Le thème de l'Annonciation est abordé par del Cossa en 1470.
Celui du mois de Mars présente Borso faisant la justice et les paysans à leur travail de taille de la vigne. Celui du mois d'Avril faire référence à la fécondité, au thème des amants. Enfin celui de Mai représente Borso recevant des cerises et une scène de moisson.
Par la suite, les toiles de Francesco del Cossa montre un travail abouti concernant la perspective et la lumière. Il retourne à Bologne, peignant des toiles religieuses. Il meurt de la peste.
Carlo Crivelli (1430/35 - 1495)
Né à Venise, Carlo Crivelli assure sa formation à Padoue et à Ferrare. Ses toiles sont un mélange de couleurs somptueuses et de riches ornementations. Les premières peintures expriment plus d'émotions que celles qu'il peindra plus tardivement qui seront plus monumentales.

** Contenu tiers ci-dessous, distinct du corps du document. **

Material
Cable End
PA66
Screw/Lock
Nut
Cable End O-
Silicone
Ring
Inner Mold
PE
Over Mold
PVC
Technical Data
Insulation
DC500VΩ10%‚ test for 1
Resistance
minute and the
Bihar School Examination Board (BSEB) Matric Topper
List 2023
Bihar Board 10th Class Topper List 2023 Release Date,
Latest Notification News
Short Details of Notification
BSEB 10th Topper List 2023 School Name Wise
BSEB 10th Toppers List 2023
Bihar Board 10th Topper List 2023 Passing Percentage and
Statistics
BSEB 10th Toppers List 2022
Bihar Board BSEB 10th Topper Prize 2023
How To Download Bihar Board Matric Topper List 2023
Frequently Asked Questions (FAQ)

Il est influencé par Andréa Mantegna. Sa toile principale est l'annonciation peinte en 1476. S'y exprime son travail sur la perspective. En effet un premier plan montrant un édifice en perspective se continue par une terrasse qui ouvre sur une porte. L'esprit saint est symbolisé par un rayon qui atteint la vierge située sur la droite au premier plan. Cette toile expose une grande richesse ornementale.
La Vierge de la passion, ici représentée, rompt avec la clarté de l'espace initiée par les précurseurs du quattrocento avec ses nombreux anges et fruits.

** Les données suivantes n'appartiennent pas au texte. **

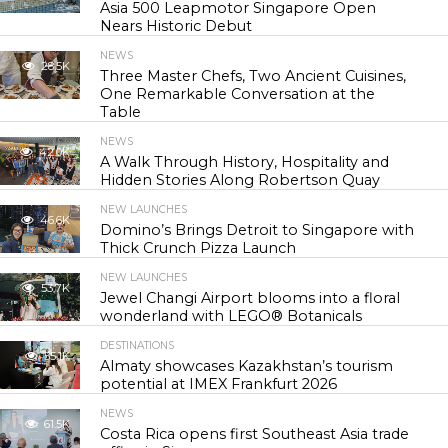
Asia 500 Leapmotor Singapore Open
Nears Historic Debut
NEWS
28.5K
Three Master Chefs, Two Ancient Cuisines,
One Remarkable Conversation at the
Table
NEWS
42.0K
A Walk Through History, Hospitality and
Hidden Stories Along Robertson Quay
NEW LAUNCHES
46.6K
Domino’s Brings Detroit to Singapore with
Thick Crunch Pizza Launch
NEW LAUNCHES
53.7K
Jewel Changi Airport blooms into a floral
wonderland with LEGO® Botanicals
DESTINATIONS
55.1K
Almaty showcases Kazakhstan’s tourism
potential at IMEX Frankfurt 2026
NEWS
61.5K
Costa Rica opens first Southeast Asia trade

Il peint également une Vierge à l'enfant en 1493. Elle est assise sur un trône, l'enfant Jésus sur ses genoux en position debout. Il tient dans ses mains une mappemonde, symbolisant son pouvoir futur sur les hommes.
Giovanni Bellini (1430 - 1516)
La famille Bellini comportent plusieurs artistes : le père, Jacopo Bellini, les fils Giovanni et Gentile Bellini. Giovanni, marié à la soeur de Mantegna, subit fortement l'influence de ce dernier. Comme il subit également celle de Donatello dont on retrouve dans La Pietà le travail du relief dans la figure du Christ.

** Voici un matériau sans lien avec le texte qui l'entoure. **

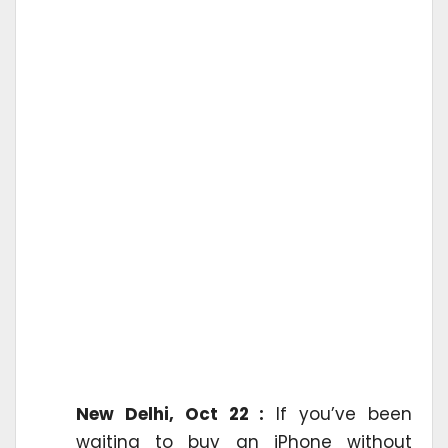
New Delhi, Oct 22 :
If you’ve been
waiting to buy an iPhone without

Son oeuvre sera importante pour la peinture vénitienne, étant sûrement celui qui est à l'origine de l'école vénitienne. Formépar son père au style gothique tardif, Giovanni s'en éloigne rapidement. Dans ses premières années d'artiste, Il y met une profondeur religieuse, tout cherchant à rendre ses tableaux plus proche de l'humain.
Il joue avec les couleurs, la lumière et l'ambiance des scènes. Ses madones mettent plus en valeurs les volumes que celles de son père et les plis des draperies s'approchent de la sculpture.
Il dirige ensuite sa propre école et a notamment pour élève Giorgone et Le Titien. Il peint en 1470 une Pieta, exprimant tout le désespoir de la Vierge. On y voit une opposition entre les couleurs du Christ et celles de la tenue de la Vierge.
Il peint également un retable du couronnement de la Vierge qui est destiné à une église de la ville de Pesaro. On y sent l'influence de Piero Della Francesca, notamment dans l'ampleur des personnes qui entourent la Vierge.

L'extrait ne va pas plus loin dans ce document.